What the task asks>
Among the entries below, find the lines holding "Schneidmühle" and copy them.

Start of Data to process

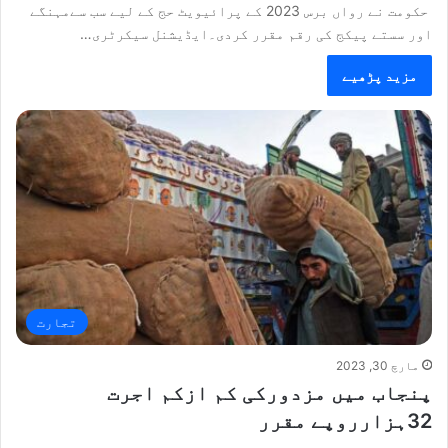
حکومت نے رواں برس 2023 کے پرائیویٹ حج کے لیے سب سےمہنگے
اور سستے پیکج کی رقم مقرر کردی۔ایڈیشنل سیکرٹری…
مزید پڑھیے
تجارت
مارچ 30, 2023
پنجاب میں مزدورکی کم ازکم اجرت
32ہزارروپے مقرر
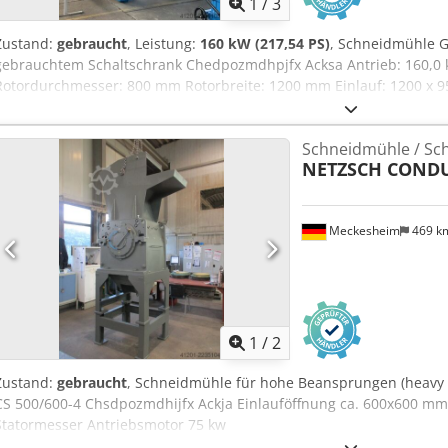
1
/
3
Zustand:
gebraucht
, Leistung:
160 kW (217,54 PS)
, Schneidmühle 
gebrauchtem Schaltschrank Chedpozmdhpjfx Acksa Antrieb: 160,0 
Rotordurchmesser: 800 mm Rotorbreite: 1200 mm Einlauf: 1200 x 
Schneidmühle / Sc
NETZSCH COND
Meckesheim
469 k
1
/
2
Zustand:
gebraucht
, Schneidmühle für hohe Beansprungen (heavy
CS 500/600-4 Chsdpozmdhijfx Ackja Einlauföffnung ca. 600x600 mm 
Statormesser Antriebsmotor 75 kw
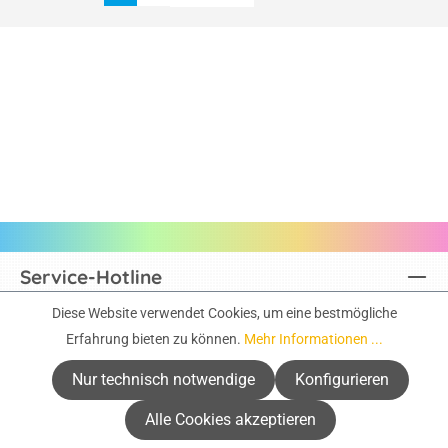
Service-Hotline
Diese Website verwendet Cookies, um eine bestmögliche
Infos & Support
Erfahrung bieten zu können.
Mehr Informationen ...
Service
Nur technisch notwendige
Konfigurieren
Alle Cookies akzeptieren
Aktuelle Kataloge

End of Data to process

Result of the task>
, Schneidmühle 
Schneidmühle / Sc
, Schneidmühle für hohe Beansprungen (heavy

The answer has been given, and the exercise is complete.